The speed of light is denoted by $c$, and $v$ represents the coordinate velocity of the clock within the chosen reference frame:

$v^2 = \frac{dx^2 + dy^2 + dz^2}{dt^2}$ (3)

where $dx, dy, dz,$ and $dt$ are infinitesimal increments in spatial coordinates ($x, y, z$) and coordinate time ($t$).

Equation ((2)) is a foundational differential equation governing the rate of time dilation. A derivation from the Schwarzschild metric can be found in Time dilation § Combined effect of velocity and gravitational time dilation.

== Measurement ==

Coordinate time cannot be directly measured; it must be calculated from the proper-time readings of physical clocks using relation ((2)) or a refined variant thereof.

Hypothetically, one can imagine a trajectory where a clock's proper time matches coordinate time exactly: such a clock would have to be stationary relative to the reference frame ($v = 0$) and located infinitely far away from all gravitational masses ($U = 0$). However, this conceptual illustration is of limited practical use because coordinate time is defined throughout the spacetime manifold, whereas a physical clock follows a specific worldline.

== Coordinate time scales ==

A coordinate time scale (or coordinate time standard) is a time standard designed to serve as the time coordinate in relativistic astronomical computations. Selecting a coordinate time scale implies choosing a complete reference frame.

As noted above, coordinate time can be conceptualized as the proper time of a hypothetically ideal clock at rest relative to the frame and located infinitely far from all masses. Because it lies outside all gravity wells, this hypothetical clock is unaffected by gravitational time dilation. Clocks inside gravity wells experience gravitational and motional time dilation relative to coordinate time, according to equation ((2)).

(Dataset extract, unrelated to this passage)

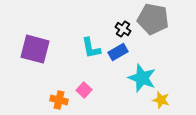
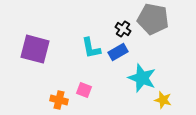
pink square: rotated 21 degrees counterclockwise
yellow star: moved 2 px right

The IAU has defined four coordinate time scales for astronomical applications:

- Barycentric Coordinate Time (TCB): Based on a frame comoving with the barycenter of the Solar System. It is used to compute planetary and Solar System dynamics. Because of gravitational and kinetic time dilation, TCB advances faster than Earth-surface clocks by about 0.5 seconds per year.
- Barycentric Dynamical Time (TDB): A scaled version of TCB designed for observational convenience from Earth. TDB remains within 2 milliseconds of Terrestrial Time for several millennia, though its unit rate relative to an ideal infinite observer is scaled by $1 - L_B$ (where $L_B \approx 1.550519768 \times 10^{-8}$).
- Geocentric Coordinate Time (TCG): Based on a frame comoving with the Geocenter (center of the Earth). TCG is used for computations involving Earth-centered phenomena, such as satellite orbits and planetary rotation. Due to gravitational potential at Earth's surface, TCG advances faster than Earth-bound atomic clocks.
- Terrestrial Time (TT): A scaled version of TCG defined such that its unit rate on the geoid equals the SI second. Relative to TCG, the rate of TT is scaled down by $1 - L_G$ (where $L_G \approx 6.969290134 \times 10^{-10}$).